We know that confirmation bias is a real thing. In complementary medicine, where research is hard to design, even harder to fund, and debated endlessly regardless of what it shows, anecdote is king, and our own apparent successes drive our optimism and confidence and our recommendations for our patients, and our students. Our textbooks are compendiums of best practices based on the clinical histories of our medical ancestors, both distant and recent, but also their ideologies and conjectures and cultural assumptions. This is what “evidence-based practices” are meant to correct. And yet there is seemingly never enough evidence to convince either Chinese medicine practitioners that their particular treatments may not be as efficacious as thought for certain conditions, nor the skeptics that the hard data shows acupuncture and herbs can work and change the bodies of clinical subjects for the better to ameliorate disease even when controlled for placebo. The amount and scope of research is limited by the money to pay for it, even more so when the research is used to test a hypothesis outside of a field’s paradigm. To make our treatments based on the best evidence, we also have to acknowledge that evidence is produced through industrial and political means. “Evidence” only exists insofar as it has the imprimatur of peer-reviewed science, and peers will only review science if it is put in front of them. The hardest numbers to date on the effects of verum vs sham acupuncture, for instance, have only been published in non-clinical journals, mostly imaging journals, though you can find many equivocal studies on acupuncture in the clinical journals. It certainly seems that clinical medical practice does not wish to incorporate all available evidence. This is reality as we have constructed it; human nature can never have a science devoid of the material and psychological needs of scientists and their funders.
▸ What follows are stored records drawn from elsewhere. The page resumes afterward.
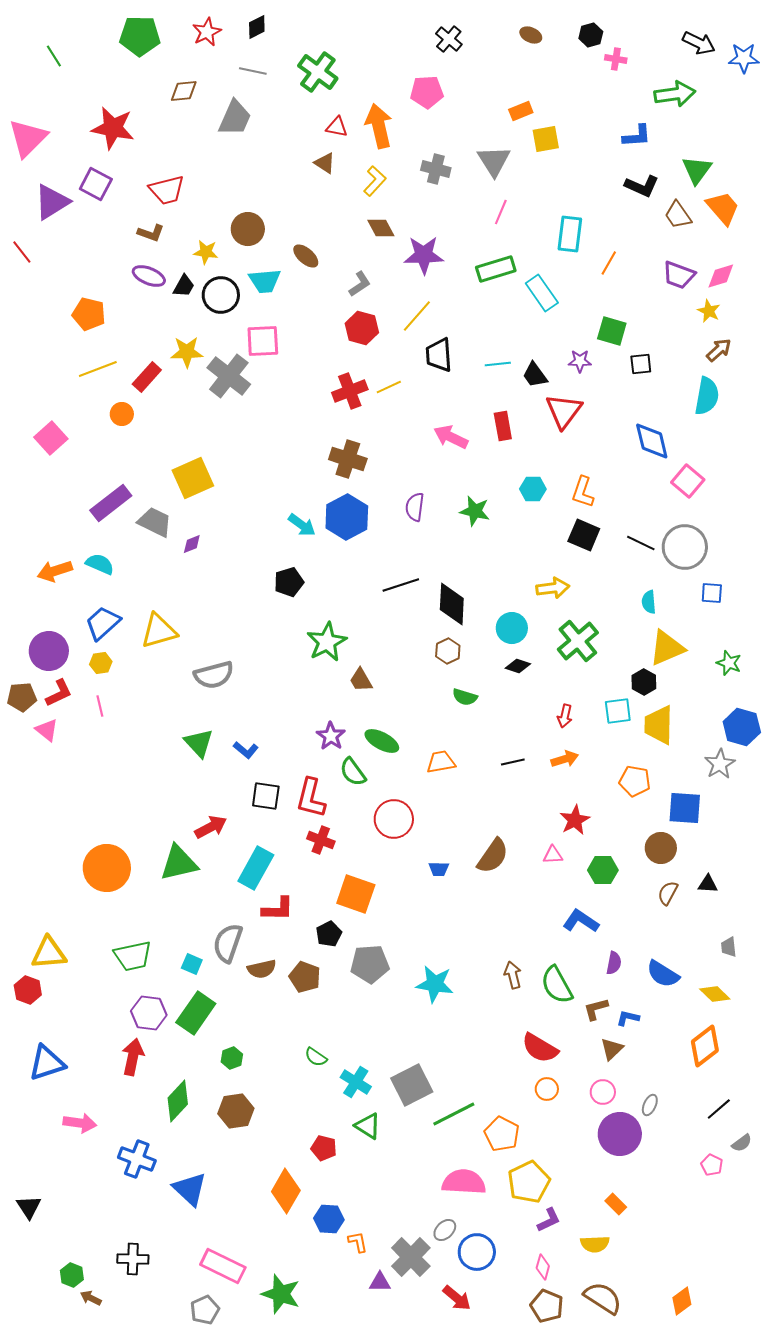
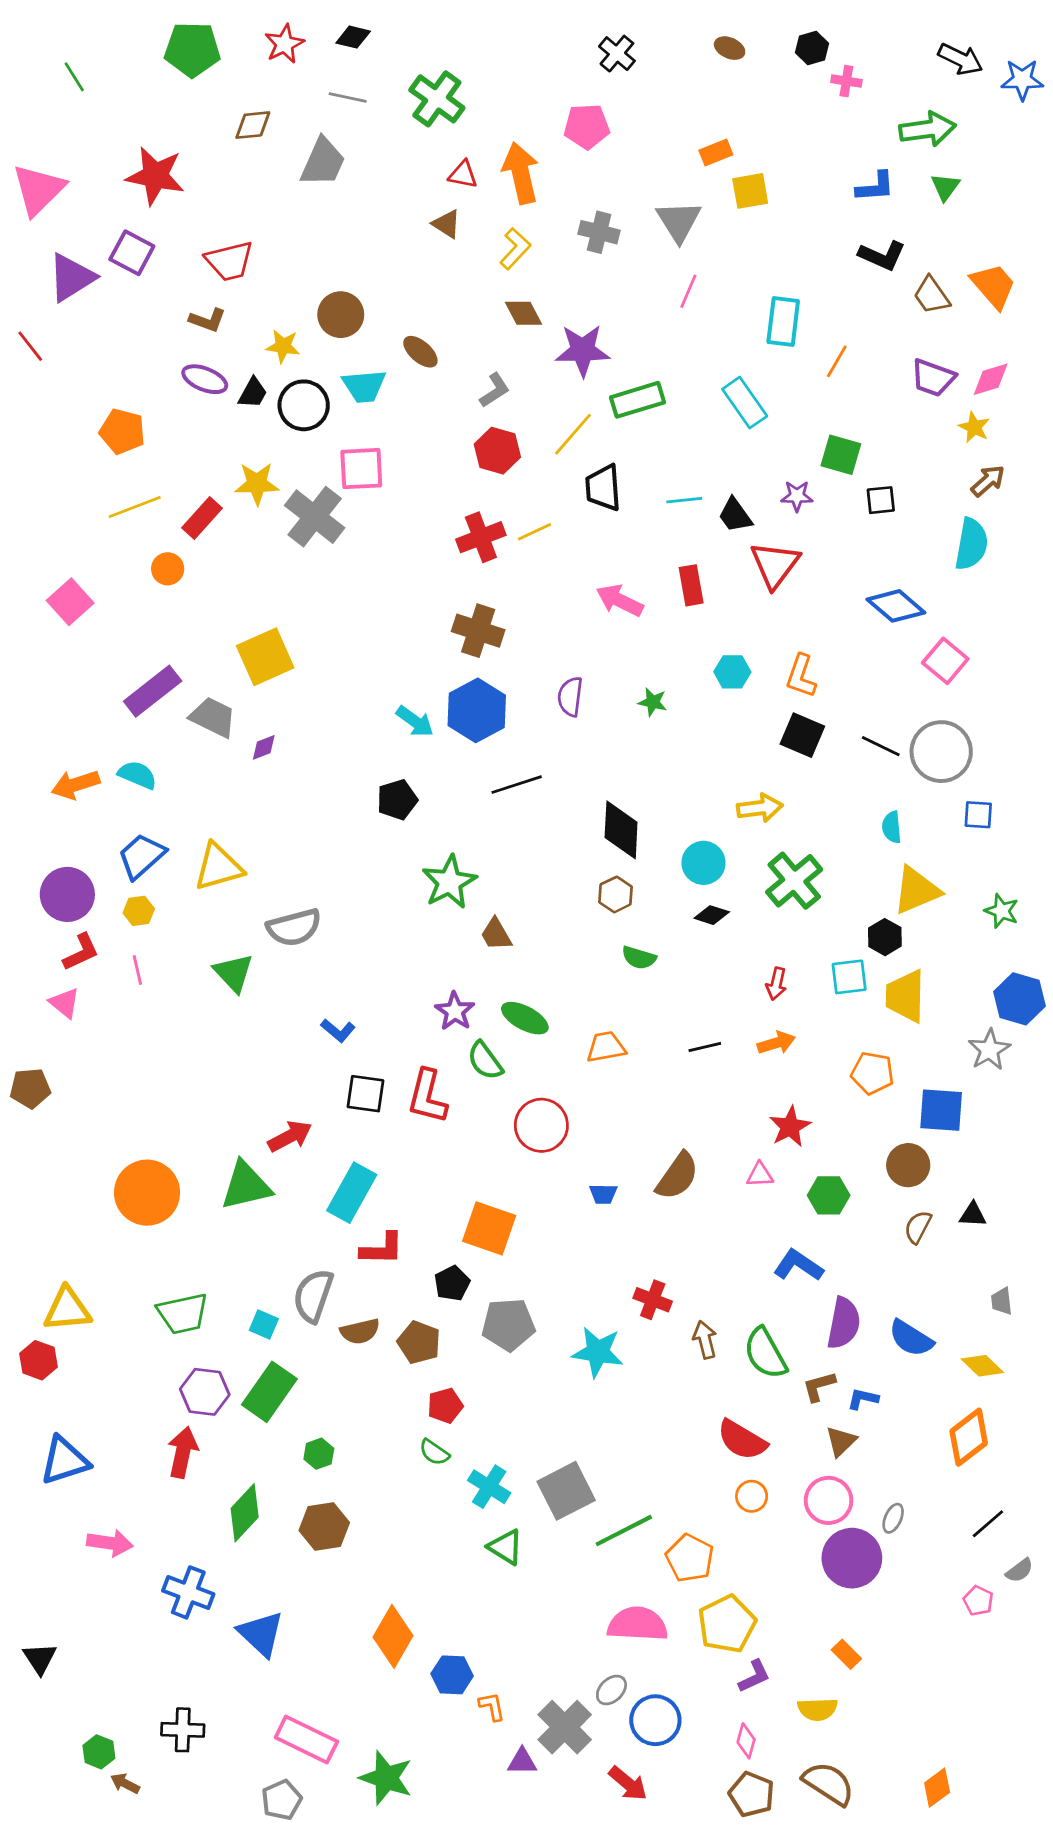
black diamond: (257, 27) -> (353, 37), turned 40
green triangle: (697, 170) -> (945, 187), moved, size x0.7
green rectangle: (496, 269) -> (638, 400), moved
blue diamond: (652, 441) -> (896, 606), turned -36
green star: (475, 511) -> (653, 702), size x0.7
black line: (401, 585) -> (517, 785), moved
brown pentagon: (22, 697) -> (30, 1088), moved
green triangle: (199, 743) -> (234, 973), moved
red cross: (321, 840) -> (653, 1300), moved
purple semicircle: (614, 963) -> (844, 1323), size x1.6
pink circle: (603, 1092) -> (829, 1500), size x1.4
red pentagon: (324, 1148) -> (445, 1406), moved, turned -30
But I don’t want to give myself an out here. I cannot position myself outside this discourse. I am a body in the world that also needs shelter and food and love and a certain degree of autonomy and control; I also construct my own reality based on these (usually unacknowledged) needs. We know that the placebo effect is real, moreover, and can have replicable (albeit limited) efficacy; wanting something to happen can definitely influence our ability to perceive that it has happened, even when instruments and other people would disagree. We even know that if we tell someone they are taking a placebo it can still make them feel better!
So perhaps instead of inexplicably altering someone’s body at a distance, I merely and much more explicably have inherited a disposition for fantasy and wishful thinking, further encouraged by pseudoscience and manipulative charlatans. Maybe all that I have discovered is that I am weak of mind.
On the other hand (and with much biased emphasis on this other hand!):
We also know that the real-world, macroscale implications of quantum physics are wide-ranging and impossible to settle with current theory or technology. We don’t really know what, say, particle entanglement implies in the “real world.” Or what it means for the waveform collapse to be observer-dependent. Or what consciousness is, in relation to physics, especially given that we don’t really know if time’s direction and the causality at the root of the laws of thermodynamics is intrinsic to spacetime or are actually a byproduct of our consciousness. What is the relationship between quantum superposition and the fact that, Schrödinger notwithstanding, cats can’t seem to be both alive and dead when we own them as pets? Maybe when we find out I’ll know if I’m on to something!